Exercise goal:
Lines of the material that include the string "After" should be returned.

Source data:
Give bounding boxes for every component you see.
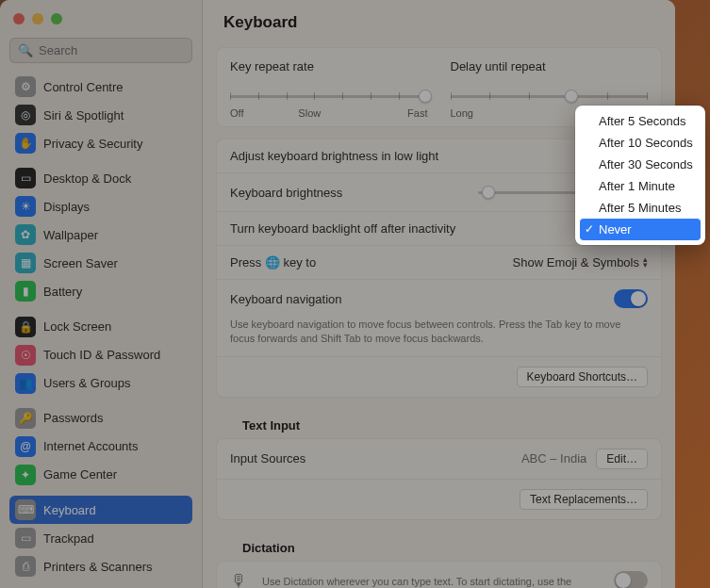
lock-screen-icon: 🔒	[15, 317, 36, 337]
sidebar-item-label: Lock Screen	[43, 319, 111, 334]
dropdown-item-after-30-seconds[interactable]: After 30 Seconds	[580, 154, 701, 175]
edit-input-sources-button[interactable]: Edit…	[596, 449, 648, 469]
sidebar-item-desktop-dock[interactable]: ▭Desktop & Dock	[9, 164, 192, 192]
sidebar-item-label: Siri & Spotlight	[43, 108, 124, 122]
siri-spotlight-icon: ◎	[15, 105, 36, 125]
sidebar-item-label: Game Center	[43, 467, 117, 482]
delay-repeat-label: Delay until repeat	[451, 59, 649, 74]
sidebar-item-keyboard[interactable]: ⌨Keyboard	[9, 496, 192, 524]
sidebar-item-label: Screen Saver	[43, 256, 118, 270]
dropdown-item-after-5-minutes[interactable]: After 5 Minutes	[580, 197, 701, 219]
sidebar-item-printers-scanners[interactable]: ⎙Printers & Scanners	[9, 552, 192, 580]
search-field[interactable]: 🔍	[9, 38, 192, 63]
privacy-security-icon: ✋	[15, 133, 36, 154]
replacements-row: Text Replacements…	[217, 479, 661, 519]
key-repeat-group: Key repeat rate Off Slow Fast	[230, 59, 428, 119]
sidebar-item-label: Battery	[43, 285, 82, 299]
keyboard-shortcuts-button[interactable]: Keyboard Shortcuts…	[517, 367, 648, 387]
sidebar-item-game-center[interactable]: ✦Game Center	[9, 461, 192, 489]
key-repeat-slider[interactable]	[230, 87, 428, 106]
sidebar-item-label: Displays	[43, 200, 90, 214]
sidebar-item-lock-screen[interactable]: 🔒Lock Screen	[9, 313, 192, 341]
sidebar-item-touch-id-password[interactable]: ☉Touch ID & Password	[9, 341, 192, 369]
sidebar-item-wallpaper[interactable]: ✿Wallpaper	[9, 220, 192, 249]
dropdown-item-never[interactable]: ✓Never	[580, 219, 701, 240]
delay-repeat-slider[interactable]	[451, 87, 649, 106]
battery-icon: ▮	[15, 281, 36, 302]
dropdown-item-after-5-seconds[interactable]: After 5 Seconds	[580, 110, 701, 132]
sidebar-item-control-centre[interactable]: ⚙Control Centre	[9, 73, 192, 101]
sidebar-list: ⚙Control Centre◎Siri & Spotlight✋Privacy…	[9, 73, 192, 580]
sidebar-item-label: Internet Accounts	[43, 439, 138, 453]
backlight-timeout-dropdown[interactable]: After 5 SecondsAfter 10 SecondsAfter 30 …	[575, 106, 705, 245]
globe-key-popup[interactable]: Show Emoji & Symbols ▴▾	[513, 255, 648, 270]
dictation-toggle[interactable]	[614, 571, 648, 588]
close-button[interactable]	[13, 13, 25, 24]
sidebar: 🔍 ⚙Control Centre◎Siri & Spotlight✋Priva…	[0, 0, 203, 588]
desktop-dock-icon: ▭	[15, 168, 36, 188]
sidebar-item-displays[interactable]: ☀Displays	[9, 192, 192, 220]
globe-key-row: Press 🌐 key to Show Emoji & Symbols ▴▾	[217, 245, 661, 279]
keyboard-nav-row: Keyboard navigation Use keyboard navigat…	[217, 279, 661, 356]
control-centre-icon: ⚙	[15, 76, 36, 97]
text-input-title: Text Input	[229, 409, 662, 433]
sidebar-item-privacy-security[interactable]: ✋Privacy & Security	[9, 129, 192, 157]
printers-scanners-icon: ⎙	[15, 556, 36, 577]
displays-icon: ☀	[15, 196, 36, 217]
screen-saver-icon: ▦	[15, 253, 36, 273]
sidebar-item-screen-saver[interactable]: ▦Screen Saver	[9, 249, 192, 277]
sidebar-item-passwords[interactable]: 🔑Passwords	[9, 404, 192, 433]
text-input-section: Input Sources ABC – India Edit… Text Rep…	[216, 438, 662, 520]
key-repeat-label: Key repeat rate	[230, 59, 428, 74]
traffic-lights	[9, 8, 192, 38]
sidebar-item-siri-spotlight[interactable]: ◎Siri & Spotlight	[9, 101, 192, 129]
chevron-updown-icon: ▴▾	[643, 257, 648, 268]
internet-accounts-icon: @	[15, 436, 36, 457]
minimize-button[interactable]	[32, 13, 43, 24]
input-sources-row: Input Sources ABC – India Edit…	[217, 439, 661, 479]
check-icon: ✓	[585, 222, 594, 236]
sidebar-item-label: Keyboard	[43, 503, 96, 517]
sidebar-item-label: Passwords	[43, 411, 104, 425]
passwords-icon: 🔑	[15, 408, 36, 429]
maximize-button[interactable]	[51, 13, 62, 24]
page-title: Keyboard	[203, 0, 675, 41]
sidebar-item-label: Wallpaper	[43, 228, 98, 242]
sidebar-item-label: Desktop & Dock	[43, 172, 131, 186]
sidebar-item-users-groups[interactable]: 👥Users & Groups	[9, 369, 192, 398]
sidebar-item-label: Touch ID & Password	[43, 348, 160, 362]
users-groups-icon: 👥	[15, 373, 36, 394]
settings-window: 🔍 ⚙Control Centre◎Siri & Spotlight✋Priva…	[0, 0, 675, 588]
sidebar-item-label: Trackpad	[43, 531, 94, 546]
sidebar-item-label: Users & Groups	[43, 376, 130, 390]
touch-id-password-icon: ☉	[15, 345, 36, 366]
search-input[interactable]	[33, 43, 197, 57]
main-content: Keyboard Key repeat rate Off Slow Fast	[203, 0, 675, 588]
dropdown-item-after-1-minute[interactable]: After 1 Minute	[580, 175, 701, 197]
game-center-icon: ✦	[15, 465, 36, 485]
keyboard-icon: ⌨	[15, 499, 36, 520]
dropdown-item-after-10-seconds[interactable]: After 10 Seconds	[580, 132, 701, 154]
dictation-title: Dictation	[229, 531, 662, 555]
sidebar-item-battery[interactable]: ▮Battery	[9, 277, 192, 305]
dictation-section: 🎙 Use Dictation wherever you can type te…	[216, 561, 662, 588]
wallpaper-icon: ✿	[15, 224, 36, 245]
text-replacements-button[interactable]: Text Replacements…	[520, 489, 648, 510]
sidebar-item-label: Printers & Scanners	[43, 560, 153, 574]
keyboard-nav-toggle[interactable]	[614, 289, 648, 308]
search-icon: 🔍	[18, 43, 33, 57]
sidebar-item-label: Privacy & Security	[43, 137, 142, 151]
sidebar-item-internet-accounts[interactable]: @Internet Accounts	[9, 433, 192, 461]
sidebar-item-trackpad[interactable]: ▭Trackpad	[9, 524, 192, 552]
shortcuts-row: Keyboard Shortcuts…	[217, 356, 661, 397]
sidebar-item-label: Control Centre	[43, 80, 124, 94]
microphone-icon: 🎙	[230, 571, 253, 588]
trackpad-icon: ▭	[15, 528, 36, 548]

Solution to the problem:
dropdown-item-after-30-seconds[interactable]: After 30 Seconds	[580, 154, 701, 175]
dropdown-item-after-5-minutes[interactable]: After 5 Minutes	[580, 197, 701, 219]
dropdown-item-after-5-seconds[interactable]: After 5 Seconds	[580, 110, 701, 132]
backlight-timeout-dropdown[interactable]: After 5 SecondsAfter 10 SecondsAfter 30 …	[575, 106, 705, 245]
dropdown-item-after-1-minute[interactable]: After 1 Minute	[580, 175, 701, 197]
dropdown-item-after-10-seconds[interactable]: After 10 Seconds	[580, 132, 701, 154]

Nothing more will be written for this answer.